(Transcribed page contents)
_ _ _
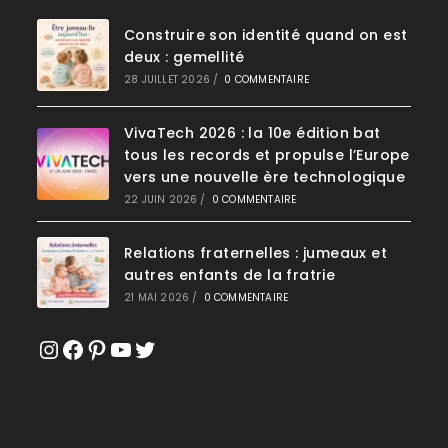
Construire son identité quand on est
deux : gemellité
28 JUILLET 2026
/
0 COMMENTAIRE
VivaTech 2026 : la 10e édition bat
tous les records et propulse l’Europe
vers une nouvelle ère technologique
22 JUIN 2026
/
0 COMMENTAIRE
Relations fraternelles : jumeaux et
autres enfants de la fratrie
21 MAI 2026
/
0 COMMENTAIRE
Instagram
Facebook
Pinterest
YouTube
Twitter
_ _ _
• TASK ITEM: In your copy, include every record word for word but no pictures.

• FINAL ANSWER:
Construire son identité quand on est
deux : gemellité
28 JUILLET 2026
/
0 COMMENTAIRE
VivaTech 2026 : la 10e édition bat
tous les records et propulse l’Europe
vers une nouvelle ère technologique
22 JUIN 2026
/
0 COMMENTAIRE
Relations fraternelles : jumeaux et
autres enfants de la fratrie
21 MAI 2026
/
0 COMMENTAIRE
Instagram
Facebook
Pinterest
YouTube
Twitter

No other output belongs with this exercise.